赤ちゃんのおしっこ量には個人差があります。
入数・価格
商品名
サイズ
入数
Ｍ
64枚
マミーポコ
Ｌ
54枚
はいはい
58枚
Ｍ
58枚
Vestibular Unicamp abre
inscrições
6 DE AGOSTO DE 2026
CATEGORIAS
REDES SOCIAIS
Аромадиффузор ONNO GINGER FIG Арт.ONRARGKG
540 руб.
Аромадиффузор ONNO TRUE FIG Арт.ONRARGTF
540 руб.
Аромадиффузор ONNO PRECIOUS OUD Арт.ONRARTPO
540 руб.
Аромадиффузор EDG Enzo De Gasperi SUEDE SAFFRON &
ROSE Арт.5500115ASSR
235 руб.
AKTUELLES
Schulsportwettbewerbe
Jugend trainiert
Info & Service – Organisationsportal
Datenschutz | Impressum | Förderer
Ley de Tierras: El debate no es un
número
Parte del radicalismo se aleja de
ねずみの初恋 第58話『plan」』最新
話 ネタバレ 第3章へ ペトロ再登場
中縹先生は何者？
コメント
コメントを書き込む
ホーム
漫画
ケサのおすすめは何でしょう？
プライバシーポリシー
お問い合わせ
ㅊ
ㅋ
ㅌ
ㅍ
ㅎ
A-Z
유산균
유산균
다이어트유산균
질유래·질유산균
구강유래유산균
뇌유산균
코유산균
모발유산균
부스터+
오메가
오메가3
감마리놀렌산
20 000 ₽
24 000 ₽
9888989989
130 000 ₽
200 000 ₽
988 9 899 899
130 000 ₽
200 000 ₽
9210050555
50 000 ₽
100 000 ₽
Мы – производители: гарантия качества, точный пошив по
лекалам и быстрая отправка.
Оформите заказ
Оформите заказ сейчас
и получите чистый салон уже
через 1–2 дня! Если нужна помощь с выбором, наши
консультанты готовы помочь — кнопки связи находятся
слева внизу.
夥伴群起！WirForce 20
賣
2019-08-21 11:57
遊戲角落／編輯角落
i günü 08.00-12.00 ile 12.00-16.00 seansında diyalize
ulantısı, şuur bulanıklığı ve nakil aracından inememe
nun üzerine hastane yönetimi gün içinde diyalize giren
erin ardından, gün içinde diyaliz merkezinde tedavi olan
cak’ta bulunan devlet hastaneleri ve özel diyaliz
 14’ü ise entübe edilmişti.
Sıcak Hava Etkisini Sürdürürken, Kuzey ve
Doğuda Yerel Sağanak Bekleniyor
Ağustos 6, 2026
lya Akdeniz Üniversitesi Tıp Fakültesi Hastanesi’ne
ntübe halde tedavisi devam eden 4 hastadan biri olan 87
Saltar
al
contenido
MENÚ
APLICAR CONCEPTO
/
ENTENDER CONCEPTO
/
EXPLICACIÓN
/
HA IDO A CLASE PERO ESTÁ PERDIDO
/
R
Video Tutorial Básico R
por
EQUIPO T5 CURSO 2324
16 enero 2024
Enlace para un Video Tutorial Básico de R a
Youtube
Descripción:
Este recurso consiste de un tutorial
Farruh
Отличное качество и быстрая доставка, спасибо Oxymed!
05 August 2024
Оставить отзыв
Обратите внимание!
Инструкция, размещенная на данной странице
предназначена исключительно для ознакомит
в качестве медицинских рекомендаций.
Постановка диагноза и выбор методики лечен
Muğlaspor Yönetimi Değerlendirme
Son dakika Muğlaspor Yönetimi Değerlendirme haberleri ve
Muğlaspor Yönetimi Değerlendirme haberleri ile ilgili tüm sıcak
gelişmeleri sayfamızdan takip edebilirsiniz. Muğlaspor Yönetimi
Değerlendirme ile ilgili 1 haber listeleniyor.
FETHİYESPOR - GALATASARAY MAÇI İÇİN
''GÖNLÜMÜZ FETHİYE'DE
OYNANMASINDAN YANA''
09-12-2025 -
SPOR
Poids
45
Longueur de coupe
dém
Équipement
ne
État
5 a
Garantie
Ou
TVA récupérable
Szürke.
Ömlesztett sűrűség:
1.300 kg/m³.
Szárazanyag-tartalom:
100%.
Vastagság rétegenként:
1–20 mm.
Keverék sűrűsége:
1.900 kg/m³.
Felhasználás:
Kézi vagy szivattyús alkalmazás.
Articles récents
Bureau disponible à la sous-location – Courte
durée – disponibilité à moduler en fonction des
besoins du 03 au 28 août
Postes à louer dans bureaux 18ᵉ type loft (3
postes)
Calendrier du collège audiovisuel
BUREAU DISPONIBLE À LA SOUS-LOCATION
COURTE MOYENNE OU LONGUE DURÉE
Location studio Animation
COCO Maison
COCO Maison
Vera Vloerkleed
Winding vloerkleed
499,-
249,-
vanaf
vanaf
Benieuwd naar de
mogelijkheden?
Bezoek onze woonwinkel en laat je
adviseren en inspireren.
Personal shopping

━━━

[GOAL OF THE EXERCISE]
Lines containing the word "Değerlendirme" must all be returned from the material above.

[WRITTEN ANSWER]
Muğlaspor Yönetimi Değerlendirme
Son dakika Muğlaspor Yönetimi Değerlendirme haberleri ve
Muğlaspor Yönetimi Değerlendirme haberleri ile ilgili tüm sıcak
Değerlendirme ile ilgili 1 haber listeleniyor.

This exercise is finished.